Mitochondrial fission & fusion as a therapeutic target
Since alteration of mitochondrial fission and fusion have been reported to affect various cellular processes including apoptosis, proliferation, ATP consumption, the proteins involved in the process of fission and fusion might be harnessed as therapeutic target.

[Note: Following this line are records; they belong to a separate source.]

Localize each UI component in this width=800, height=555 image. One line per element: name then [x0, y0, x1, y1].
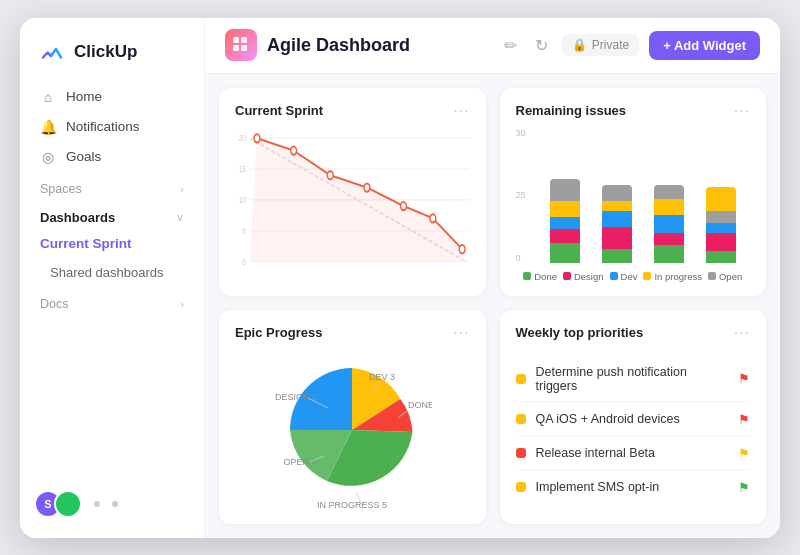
edit-button[interactable]: ✏	[500, 32, 521, 59]
avatar-stack[interactable]: S	[34, 490, 82, 518]
sidebar-footer: S	[20, 482, 204, 526]
priority-flag-1: ⚑	[738, 371, 750, 386]
legend-done-label: Done	[534, 271, 557, 282]
bar-seg-open	[550, 179, 580, 201]
svg-text:10: 10	[239, 194, 247, 204]
current-sprint-label: Current Sprint	[40, 236, 132, 251]
widget-current-sprint: Current Sprint ··· 20 15 10	[219, 88, 486, 296]
priority-text-3: Release internal Beta	[536, 446, 729, 460]
svg-text:0: 0	[242, 256, 246, 266]
bar-seg-dev	[654, 215, 684, 233]
add-widget-button[interactable]: + Add Widget	[649, 31, 760, 60]
legend-design-dot	[563, 272, 571, 280]
svg-point-22	[459, 245, 465, 253]
topbar: Agile Dashboard ✏ ↻ 🔒 Private + Add Widg…	[205, 18, 780, 74]
widget-epic-body: DEV 3 DESIGN 2 OPEN 6 DONE 5 IN PROGRESS…	[235, 350, 470, 510]
bar-seg-design	[654, 233, 684, 245]
svg-point-19	[364, 183, 370, 191]
y-axis: 30 25 0	[516, 128, 540, 263]
main-content: Agile Dashboard ✏ ↻ 🔒 Private + Add Widg…	[205, 18, 780, 538]
priority-item-3: Release internal Beta ⚑	[516, 446, 751, 470]
spaces-label: Spaces	[40, 182, 82, 196]
svg-point-21	[430, 214, 436, 222]
legend-open-dot	[708, 272, 716, 280]
priority-flag-3: ⚑	[738, 446, 750, 461]
widget-priorities-menu[interactable]: ···	[734, 324, 750, 342]
bar-seg-dev	[602, 211, 632, 227]
widget-current-sprint-body: 20 15 10 5 0	[235, 128, 470, 282]
widget-epic-menu[interactable]: ···	[453, 324, 469, 342]
logo-area[interactable]: ClickUp	[20, 18, 204, 82]
widget-epic-title: Epic Progress	[235, 325, 322, 340]
widget-epic-header: Epic Progress ···	[235, 324, 470, 342]
avatar-secondary	[54, 490, 82, 518]
widget-remaining-issues-body: 30 25 0	[516, 128, 751, 282]
bar-seg-done	[706, 251, 736, 263]
pie-label-inprogress: IN PROGRESS 5	[317, 500, 387, 510]
legend-dev: Dev	[610, 271, 638, 282]
widget-priorities-title: Weekly top priorities	[516, 325, 644, 340]
bar-seg-design	[706, 233, 736, 251]
priority-dot-4	[516, 482, 526, 492]
bar-chart-container: 30 25 0	[516, 128, 751, 282]
bar-seg-done	[654, 245, 684, 263]
pie-label-done: DONE 5	[408, 400, 432, 410]
private-label: Private	[592, 38, 629, 52]
docs-section[interactable]: Docs ›	[30, 287, 194, 315]
bar-seg-open	[706, 187, 736, 211]
logo-text: ClickUp	[74, 42, 137, 62]
svg-rect-3	[233, 45, 239, 51]
priority-flag-4: ⚑	[738, 480, 750, 495]
widget-priorities-body: Determine push notification triggers ⚑ Q…	[516, 350, 751, 510]
legend-inprogress-dot	[643, 272, 651, 280]
sidebar-item-goals[interactable]: ◎ Goals	[30, 142, 194, 172]
widget-remaining-issues: Remaining issues ··· 30 25 0	[500, 88, 767, 296]
svg-text:5: 5	[242, 225, 246, 235]
priority-item-4: Implement SMS opt-in ⚑	[516, 480, 751, 495]
sidebar-label-goals: Goals	[66, 149, 101, 164]
legend-dev-label: Dev	[621, 271, 638, 282]
home-icon: ⌂	[40, 89, 56, 105]
priority-dot-3	[516, 448, 526, 458]
legend-done-dot	[523, 272, 531, 280]
legend-dev-dot	[610, 272, 618, 280]
bar-legend: Done Design Dev	[516, 271, 751, 282]
bar-seg-dev	[706, 223, 736, 233]
pie-svg: DEV 3 DESIGN 2 OPEN 6 DONE 5 IN PROGRESS…	[272, 350, 432, 510]
sidebar-item-shared-dashboards[interactable]: Shared dashboards	[30, 258, 194, 287]
docs-label: Docs	[40, 297, 68, 311]
sidebar-item-notifications[interactable]: 🔔 Notifications	[30, 112, 194, 142]
widget-remaining-issues-header: Remaining issues ···	[516, 102, 751, 120]
priority-dot-1	[516, 374, 526, 384]
widget-priorities-header: Weekly top priorities ···	[516, 324, 751, 342]
bar-stack-2	[602, 185, 632, 263]
svg-text:20: 20	[239, 133, 247, 143]
page-title: Agile Dashboard	[267, 35, 490, 56]
svg-rect-2	[241, 37, 247, 43]
svg-point-18	[327, 171, 333, 179]
priority-flag-2: ⚑	[738, 412, 750, 427]
widget-remaining-issues-menu[interactable]: ···	[734, 102, 750, 120]
bar-group-4	[700, 128, 742, 263]
avatar-dot	[94, 501, 100, 507]
sidebar-item-home[interactable]: ⌂ Home	[30, 82, 194, 112]
private-badge: 🔒 Private	[562, 34, 639, 56]
spaces-section[interactable]: Spaces ›	[30, 172, 194, 200]
refresh-button[interactable]: ↻	[531, 32, 552, 59]
sidebar-label-notifications: Notifications	[66, 119, 140, 134]
bar-group-1	[544, 128, 586, 263]
bar-stack-4	[706, 187, 736, 263]
widget-current-sprint-menu[interactable]: ···	[453, 102, 469, 120]
topbar-actions: ✏ ↻ 🔒 Private + Add Widget	[500, 31, 760, 60]
legend-open: Open	[708, 271, 742, 282]
docs-chevron: ›	[180, 298, 184, 310]
dashboards-section[interactable]: Dashboards ∨	[30, 200, 194, 229]
y-label-30: 30	[516, 128, 540, 138]
bar-chart-area: 30 25 0	[516, 128, 751, 267]
sidebar-item-current-sprint[interactable]: Current Sprint	[30, 229, 194, 258]
avatar-dot2	[112, 501, 118, 507]
priority-dot-2	[516, 414, 526, 424]
app-window: ClickUp ⌂ Home 🔔 Notifications ◎ Goals S…	[20, 18, 780, 538]
legend-design: Design	[563, 271, 604, 282]
y-label-0: 0	[516, 253, 540, 263]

Mentioned below is a description of research where dynamics of the mitochondrial organelle has been utilized as a therapeutic target:
Inhibition of mitochondrial fission prevents cell cycle progression in lung cancer
A recent article published by Rehman et al (2012) in the FASEB journal drew much attention after interesting observations were made in the mitochondria of lung adenocarcinoma cells. The mitochondrial network of these cells exhibited both impaired fusion and enhanced fission. It was also found that the fragmented phenotype in multiple lung adenocarcinoma cell lines was associated with both a down-regulation of the fusion protein, Mfn-2 and an upregulation of expression of fission protein, Drp-1. The imbalance of Drp-1/Mfn-2 expression in human lung cancer cell lines was reported to promote a state of mitochondrial fission. Similar increase in Drp-1 and decrease in Mfn-2 was observed in the tissue samples from patients compared to adjacent healthy lung. Authors used complementary approaches of Mfn-2 overexpression, Drp-1 inhibition, or Drp-1 knockdown and were able to observe reduction of cancer cell proliferation and an increase spontaneous apoptosis. Thus, the study identified mitochondrial fission and Drp-1 activation as a novel therapeutic target in lung cancer.